[Collected data]
* * * * *

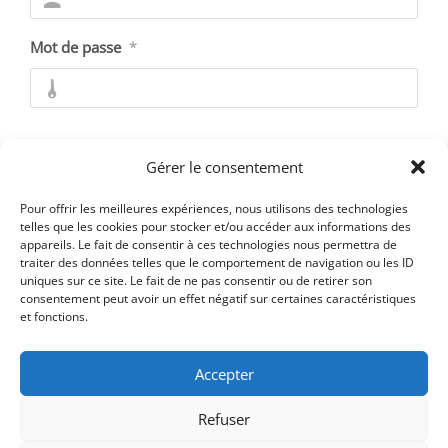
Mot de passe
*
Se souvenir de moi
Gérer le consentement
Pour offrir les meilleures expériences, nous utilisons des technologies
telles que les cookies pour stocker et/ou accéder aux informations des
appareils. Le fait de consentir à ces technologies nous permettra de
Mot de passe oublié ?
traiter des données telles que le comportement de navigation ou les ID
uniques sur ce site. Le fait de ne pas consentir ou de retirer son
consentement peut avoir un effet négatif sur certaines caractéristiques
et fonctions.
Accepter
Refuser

* * * * *

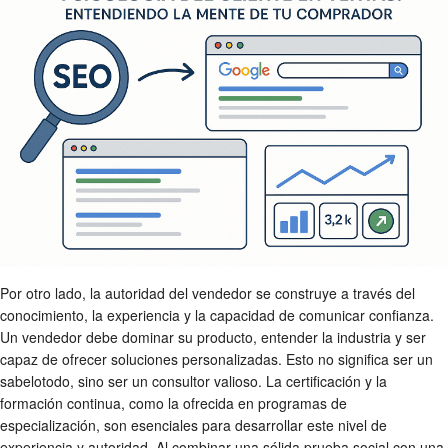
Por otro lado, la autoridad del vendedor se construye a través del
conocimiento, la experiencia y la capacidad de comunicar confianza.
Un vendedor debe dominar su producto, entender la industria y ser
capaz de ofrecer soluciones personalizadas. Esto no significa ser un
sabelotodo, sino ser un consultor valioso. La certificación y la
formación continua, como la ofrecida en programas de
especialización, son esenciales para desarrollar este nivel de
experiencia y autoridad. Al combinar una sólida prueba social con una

* * * * *

Work to be completed: In the records, locate each line holding the string "fait" and copy it.

Answer to this problem:
appareils. Le fait de consentir à ces technologies nous permettra de
uniques sur ce site. Le fait de ne pas consentir ou de retirer son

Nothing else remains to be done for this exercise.